James Kerr
- Full name: James Stuart Kerr
- Date of birth: 9 October 1975 (age 49)
- Place of birth: Sydney, Australia
- Height: 6 ft 4 in (193 cm)
- Weight: 205 lb (93 kg)
- School: Newington College Gisborne Boys' High School
- Occupation(s): School teacher

Rugby union career
- Position(s): Centre / Wing

Super Rugby
- Years: Team / Apps / (Points)
- 1996: Blues / 4 / (5)
- 1997–99: Crusaders / 26 / (30)
- 2000: Chiefs / 2 / (0)

International career
- Years: Team / Apps / (Points)
- 1995–96: New Zealand Colts / 8 / (50)
- 1997: New Zealand "A" / 1 / (0)

= James Kerr (rugby union) =

James Stuart Kerr (born 9 October 1975) is a New Zealand former professional rugby union player.

Born in Sydney, Kerr underwent his early schooling at Newington College, before moving to New Zealand and attending Gisborne Boys' High School, from where he gained New Zealand Schools representative selection.

Kerr earned NZ Colt, NZ Universities, NZ Maori and NZ "A" honours during his career.

A three-quarter, Kerr scored the winning try for the Crusaders in the 1998 Super 12 final against the Blues.
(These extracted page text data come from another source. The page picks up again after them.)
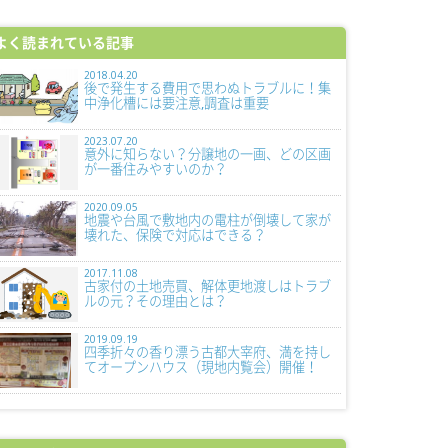
よく読まれている記事
2018.04.20
後で発生する費用で思わぬトラブルに！集
中浄化槽には要注意,調査は重要
2023.07.20
意外に知らない？分譲地の一画、どの区画
が一番住みやすいのか？
2020.09.05
地震や台風で敷地内の電柱が倒壊して家が
壊れた、保険で対応はできる？
2017.11.08
古家付の土地売買、解体更地渡しはトラブ
ルの元？その理由とは？
2019.09.19
四季折々の香り漂う古都大宰府、満を持し
てオープンハウス（現地内覧会）開催！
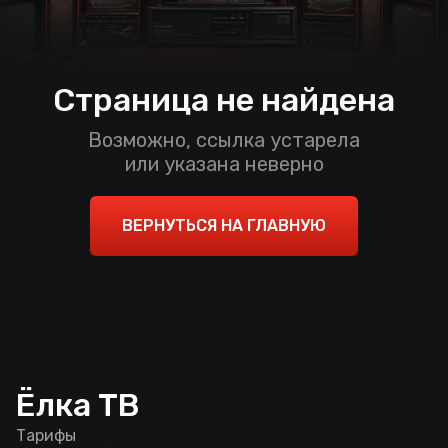
Страница не найдена
Возможно, ссылка устарела
или указана неверно
ВЕРНУТЬСЯ НА ГЛАВНУЮ
Ёлка ТВ
Тарифы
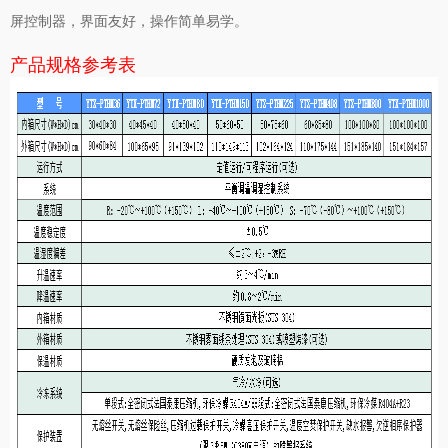
屏控制器，界面友好，操作简单易学。
产品规格参考表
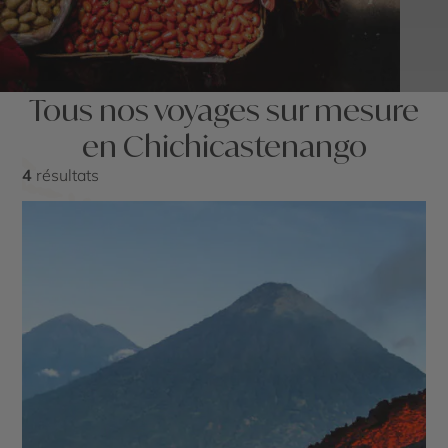
Tous nos voyages sur mesure
en Chichicastenango
4
résultats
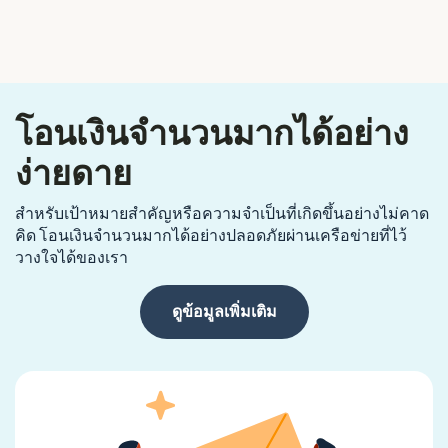
โอนเงินจำนวนมากได้อย่าง
ง่ายดาย
สำหรับเป้าหมายสำคัญหรือความจำเป็นที่เกิดขึ้นอย่างไม่คาด
คิด โอนเงินจำนวนมากได้อย่างปลอดภัยผ่านเครือข่ายที่ไว้
วางใจได้ของเรา
ดูข้อมูลเพิ่มเติม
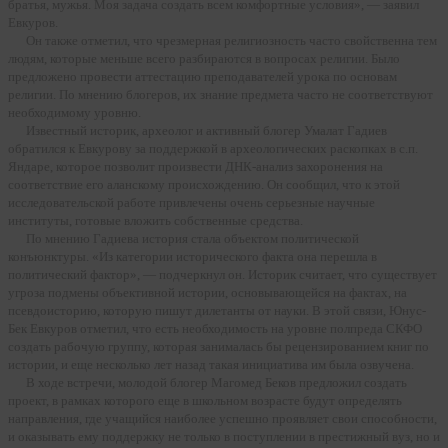
братья, мужья. Моя задача создать всем комфортные условия», — заявил
Евкуров.
Он также отметил, что чрезмерная религиозность часто свойственна тем
людям, которые меньше всего разбираются в вопросах религии. Было
предложено провести аттестацию преподавателей урока по основам
религии. По мнению блогеров, их знание предмета часто не соответствуют
необходимому уровню.
Известный историк, археолог и активный блогер Умалат Гадиев
обратился к Евкурову за поддержкой в археологических раскопках в с.п.
Яндаре, которое позволит произвести ДНК-анализ захоронения на
соответствие его аланскому происхождению. Он сообщил, что к этой
исследовательской работе привлечены очень серьезные научные
институты, готовые вложить собственные средства.
По мнению Гадиева история стала объектом политической
конъюнктуры. «Из категории исторического факта она перешла в
политический фактор», — подчеркнул он. Историк считает, что существует
угроза подмены объективной истории, основывающейся на фактах, на
псевдоисторию, которую пишут дилетанты от науки. В этой связи, Юнус-
Бек Евкуров отметил, что есть необходимость на уровне полпреда СКФО
создать рабочую группу, которая занималась бы рецензированием книг по
истории, и еще несколько лет назад такая инициатива им была озвучена.
В ходе встречи, молодой блогер Магомед Беков предложил создать
проект, в рамках которого еще в школьном возрасте будут определять
направления, где учащийся наиболее успешно проявляет свои способности,
и оказывать ему поддержку не только в поступлении в престижный вуз, но и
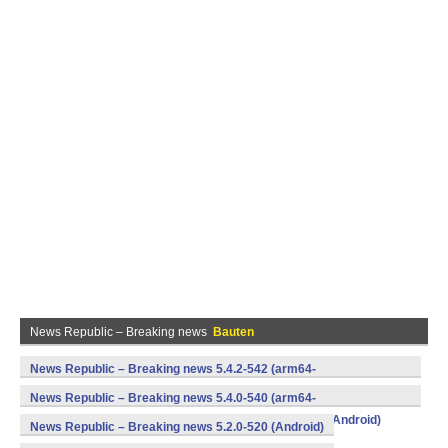
News Republic – Breaking news
Bauten
News Republic – Breaking news 5.4.2-542 (arm64-
v8a,armeabi,armeabi-v7a,mips,mips64,x86,x86_64) (Android)
News Republic – Breaking news 5.4.0-540 (arm64-
v8a,armeabi,armeabi-v7a,mips,mips64,x86,x86_64) (Android)
News Republic – Breaking news 5.2.0-520 (Android)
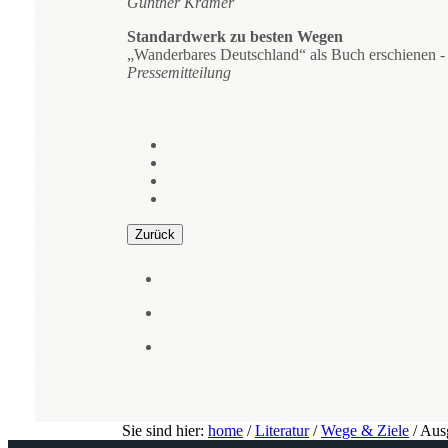
Günther Krämer
Standardwerk zu besten Wegen
„Wanderbares Deutschland“ als Buch erschienen -
Pressemitteilung
Zurück
Sie sind hier:
home
/
Literatur
/
Wege & Ziele
/
Aus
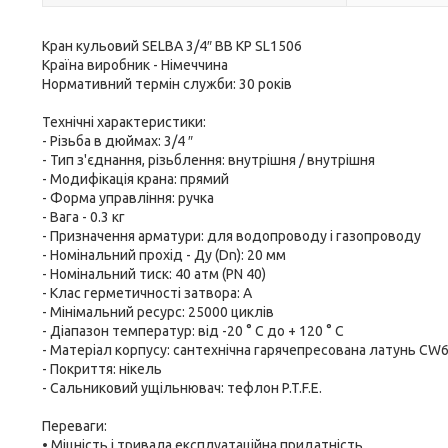
Кран кульовий SELBA 3/4″ ВВ КР SL1506
Країна виробник - Німеччина
Нормативний термін служби: 30 років
Технічні характеристики:
- Різьба в дюймах: 3/4 ″
- Тип з'єднання, різьблення: внутрішня / внутрішня
- Модифікація крана: прямий
- Форма управління: ручка
- Вага - 0.3 кг
- Призначення арматури: для водопроводу і газопроводу
- Номінальний прохід - Ду (Dn): 20 мм
- Номінальний тиск: 40 атм (PN 40)
- Клас герметичності затвора: А
- Мінімальний ресурс: 25000 циклів
- Діапазон температур: від -20 ° С до + 120 ° С
- Матеріал корпусу: сантехнічна гарячепресована латунь CW
- Покриття: нікель
- Сальниковий ущільнювач: тефлон P.T.F.E.
Переваги:
• Міцність і тривала експлуатаційна придатність.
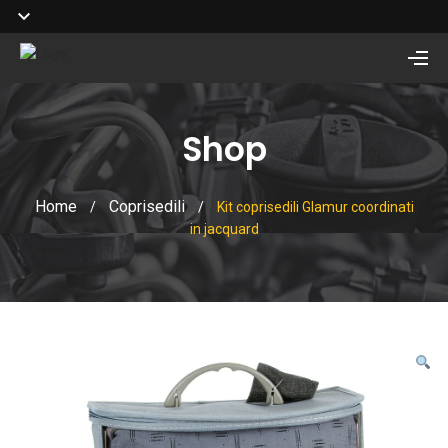
Shop
Home
Coprisedili
/
/
Kit coprisedili Glamur coordinati
in jacquard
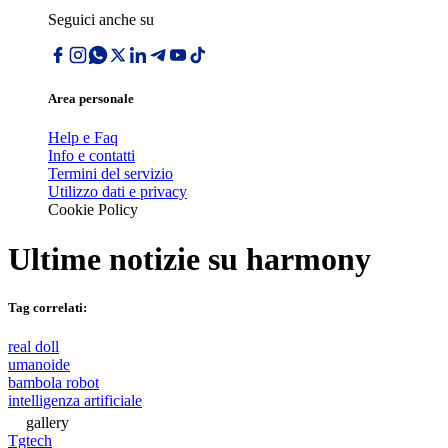
Seguici anche su
Area personale
Help e Faq
Info e contatti
Termini del servizio
Utilizzo dati e privacy
Cookie Policy
Ultime notizie su
harmony
Tag correlati:
real doll
umanoide
bambola robot
intelligenza artificiale
gallery
Tgtech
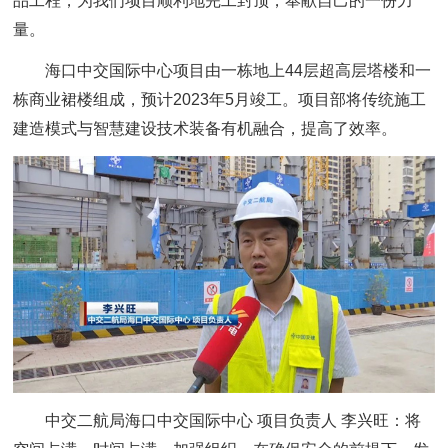
品工程，为我们项目顺利地完工封顶，奉献自己的一份力
量。
海口中交国际中心项目由一栋地上44层超高层塔楼和一
栋商业裙楼组成，预计2023年5月竣工。项目部将传统施工
建造模式与智慧建设技术装备有机融合，提高了效率。
中交二航局海口中交国际中心 项目负责人 李兴旺：
将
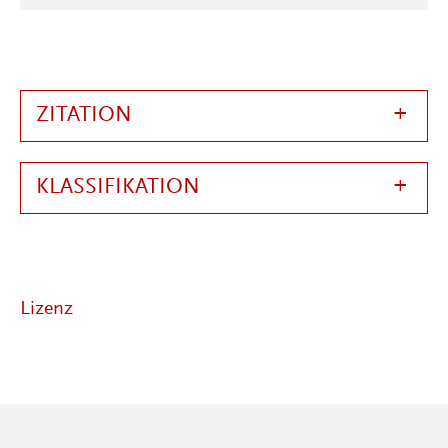
ZITATION
KLASSIFIKATION
Lizenz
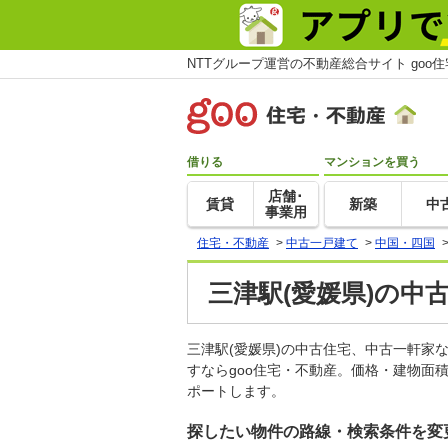
NTTグループ運営の不動産総合サイト goo
借りる
マンションを買う
店舗･
賃貸
新築
中
事業用
住宅・不動産
>
中古一戸建て
>
中国・四国
三津駅(愛媛県)の中
三津駅(愛媛県)の中古住宅、中古一軒
すならgoo住宅・不動産。価格・建物面
ポートします。
探したい物件の路線・検索条件を変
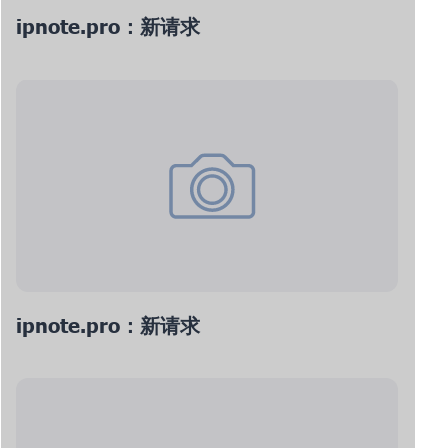
ipnote.pro：新请求
ipnote.pro：新请求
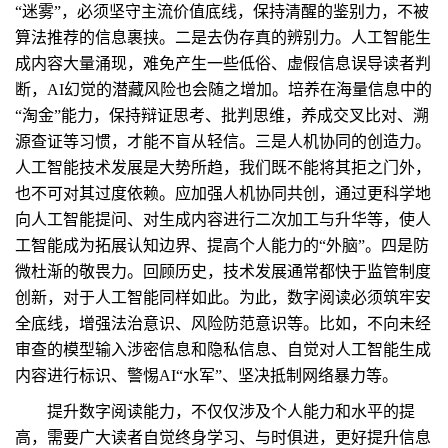
“迷雾”，必须坚守主流价值底线，保持清醒的鉴别力，不被
算法推荐的信息裹挟。二是去伪存真的辨别力。人工智能生
成内容大量涌现，难免产生一些低俗、虚假信息误导读者判
断，AI幻觉的潜藏风险也会随之增加。培养在海量信息中的
“淘金”能力，保持辩证思考、批判思维，养成交叉比对、溯
源查证等习惯，才能不盲从轻信。三是人机协同的创造力。
人工智能技术发展是大势所趋，我们既不能将其拒之门外，
也不可对其过度依赖。应加强人机协同共创，通过更科学地
向人工智能提问、对生成内容进行二次加工与升华等，使人
工智能成为拓展认知边界、提高个人能力的“外脑”。四是防
微杜渐的敬畏力。回顾历史，技术发展通常都快于监管制度
创新，对于人工智能同样如此。为此，数字阅读必须筑牢安
全底线，增强法治意识、风险防范意识等。比如，不向未经
审查的模型输入涉密信息和隐私信息、自觉对人工智能生成
内容进行标识、警惕AI“水军”、坚决抵制网络暴力等。
提升数字阅读能力，不仅仅涉及个人能力和水平的提
高，需要广大读者自觉终身学习、与时俱进，更好提升信息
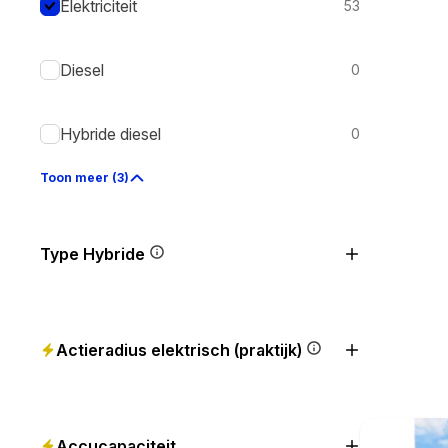
Elektriciteit
53
Diesel
0
Hybride diesel
0
Toon meer (3)
Type Hybride
Actieradius elektrisch (praktijk)
Accucapaciteit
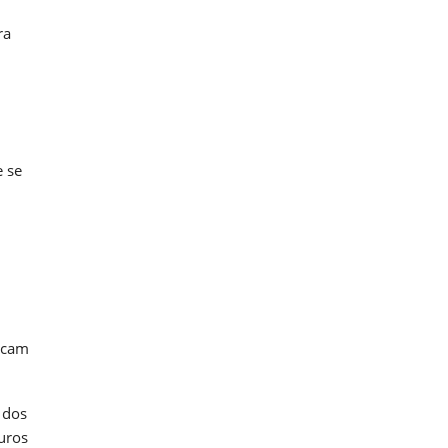
ra
e se
uscam
 dos
uros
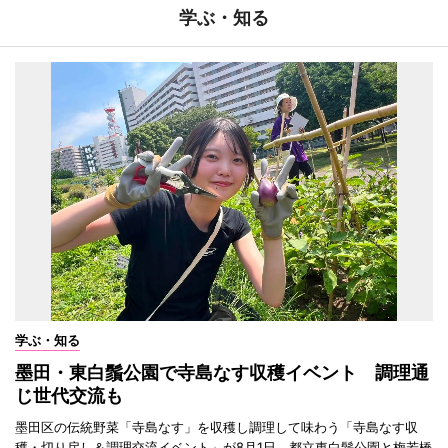
学ぶ・知る
学ぶ・知る
墨田・東白鬚公園で寺島なす収穫イベント 調理通
じ世代交流も
墨田区の伝統野菜「寺島なす」を収穫し調理して味わう「寺島なす収
穫・切り戻し＆調理交流イベント」が8月1日、都立東白鬚公園と梅若橋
The 80th-minute try broke a 13–13 deadlock and came through an Andrew Mehrtens chip kick, juggled over the try line between Blues Ofisa Tonu'u and Adrian Cashmore, with Kerr gathering the loose ball to score. He had previously played Super 12 rugby for the Blues and later spent a season with the Chiefs.

Kerr is now a schoolteacher in the Bay of Plenty.